Past Research Projects

Context-Aware Human State Modeling and Monitoring (SUNY Faculty Research Award A)

Fine–grained knowledge of human context information in terms of physical activity (e.g., sit, walk), emotional state (e.g., happy, sad), surroundings (e.g., home, work) and mobile phone usage (e.g., web search, listen to music) offers an unprecedented opportunity to objectively and accurately understand when, where and what type of behaviors are exhibited. Currently, we are building an off-the-self body sensing platform and designing an appropriate mathematical framework tha will formally integrate sensor capabilities, biomedical, contextual and other variables (e.g., channel information) and their interactions, and will enable accurate monitoring of human context information.

Energy-Efficient Physical Activity Detection

Wireless Body Area Networks (WBANs) that consist of heterogeneous biometric sensors (e.g., heart–rate monitors, accelerometers) and an energy–constrained personal device (e.g., mobile phone, PDA), have the transformative potential to influence a wide range of applications including health–care, sports, military and emergency applications. However, the practical realization of a WBAN is hindered by a number of unique challenges, including energy constraints that significantly impact its lifetime. To address this issue, we have proposed novel resource allocation strategies that maximize the network lifetime by minimizing energy spent at the energy–constrained fusion center. The effectiveness of our proposed methods have been evaluated using extensive simulations on real data collected from a real prototype WBAN, the KNOWME network, used for preventing obesity. We have showed that we can improve energy gains by as much as 68% compared to state–of–the–art schemes, without compromising detection accuracy.

Active Object Detection for Computer Vision

Object detection is a fundamental, yet very challenging task in image analysis. A typical object detection algorithm first generates a set of region proposals. These can be either fixed and class–independent or generated on the fly while searching for a particular object. Each such proposal is then assigned a class label by running a set of detectors. Evaluating a large number of region proposals will certainly lead to high detection accuracy, but will incur high computational costs if each detector evaluation is computationally expensive. In this line of work, we proposed an object detection algorithm that models image regions as vertices and overlap relationships as edges in a directed weighted graph. Information is propagated from labeled vertices through graph edges that operate as noisy channels via message passing over locally informative trees that are extracted from the original graph using an information-theoretic criterion. Influential vertices are determined by an appropriate centrality index. Our algorithm can be applied on top of any state–of–the–art region proposal method as it treats it as a black box. We evaluated the performance of our proposed algorithm on different scenarios and showed that in some cases only 0.45% of the total regions is evaluated with maximum 21.45%.

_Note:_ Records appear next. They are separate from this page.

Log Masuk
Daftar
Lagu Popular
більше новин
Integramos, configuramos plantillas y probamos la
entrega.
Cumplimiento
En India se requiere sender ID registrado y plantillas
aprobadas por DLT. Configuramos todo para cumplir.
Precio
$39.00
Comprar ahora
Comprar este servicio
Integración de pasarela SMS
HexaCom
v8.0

Active State Tracking: Frameworks, Structural Characterization, Performance Objectives

Sensor heterogeneity necessitates the design of sensing algorithms to achieve inference, the quality of which drives the adaptation of the associated algorithm. Thus, sensing and tracking are tightly interconnected. In our work, we developed a generalized framework for active state tracking with heterogeneous observations, where the decision maker selects which observations to consider at each step based on accuracy and cost criteria. Various criteria were considered along with their effect on accuracy and were generalized appropriately to address the intertwined key problems of information characterization and unified sensing and tracking. Based on this framework, we developed fundamental theory that enabled us to characterize the structure of the optimal sensing algorithm and devise appropriate scalable algorithms.